Stenprop, which is in the process of transitioning its portfolio to become fully-focused on the UK multi-let industrial sector, saw its share price increase 24.5% in the quarter after publishing strong results in June. Both Warehouse REIT and LondonMetric conducted successful equity raises, of £153m and £120m respectively, as both look to take advantage of buying opportunities.
Sigma Capital Group, the specialist provider of family private rented sector housing, saw its share price rise 27.1% after announcing the appointment of former Countryside Properties chief executive Ian Sutcliffe as chairman.
The share price of RDI REIT, which owns a diverse portfolio of UK property, rose sharply in June after majority investor Redefine sold its near 30% stake to private equity group Starwood Capital – fuelling rumours of a takeover.
Worst performing companies
The worst performing property companies in the second quarter were predominantly made up of generalist companies that have a diverse portfolio, with six of the bottom 10 diversified property companies. Bottom of the pile with a 31.2% fall in its share price, however, was Town Centre Securities, which owns a portfolio of retail, leisure and car park assets. All of the group’s assets have, to some degree, been impacted by lockdown.
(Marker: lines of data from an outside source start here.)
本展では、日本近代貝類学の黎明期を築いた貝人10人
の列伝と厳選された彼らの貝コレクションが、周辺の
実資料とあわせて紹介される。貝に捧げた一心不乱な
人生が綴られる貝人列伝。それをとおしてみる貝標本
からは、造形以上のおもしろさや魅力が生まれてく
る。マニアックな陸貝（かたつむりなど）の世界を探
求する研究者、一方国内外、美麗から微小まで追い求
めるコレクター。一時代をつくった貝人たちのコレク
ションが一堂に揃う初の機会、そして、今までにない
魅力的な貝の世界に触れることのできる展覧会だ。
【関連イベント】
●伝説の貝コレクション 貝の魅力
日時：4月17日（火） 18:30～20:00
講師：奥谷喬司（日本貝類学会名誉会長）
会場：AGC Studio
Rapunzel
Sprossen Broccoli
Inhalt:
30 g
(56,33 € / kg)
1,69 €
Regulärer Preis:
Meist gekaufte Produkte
Secure Income REIT was majority affected by its largest tenant, Travelodge, implementing a company voluntary arrangement (CVA) in which Secure Income would receive a significant reduction in rental income from the budget hotel brand for the next 18 months. Its share price fell almost 16% in the quarter.
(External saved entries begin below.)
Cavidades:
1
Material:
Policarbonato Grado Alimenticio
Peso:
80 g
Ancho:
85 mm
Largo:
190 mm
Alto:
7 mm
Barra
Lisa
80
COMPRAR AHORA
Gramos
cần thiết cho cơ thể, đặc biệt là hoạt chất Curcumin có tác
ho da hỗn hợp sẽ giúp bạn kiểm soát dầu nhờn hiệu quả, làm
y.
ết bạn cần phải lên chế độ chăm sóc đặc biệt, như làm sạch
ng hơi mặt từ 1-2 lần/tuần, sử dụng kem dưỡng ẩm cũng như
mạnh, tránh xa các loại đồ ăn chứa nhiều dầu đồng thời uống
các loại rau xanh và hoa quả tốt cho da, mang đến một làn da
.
Omitted from the list was Intu Properties, which fell into administration at the end of June having breached several debt covenants. It was trading at 1.7p when its shares were suspended on 26 June. It is unclear whether shareholders will receive anything in the administration process.
Significant rating changes
Figures 6 and 7 show how discounts and premiums moved over the course of the quarter.
Once again it was industrial and logistics focused companies that dominated the greatest rating increases during the month. LondonMetric’s went from a slight premium of 0.6% at the start of the quarter to a 22.6% premium as a results of a £120m equity raise at a premium to net asset value (NAV).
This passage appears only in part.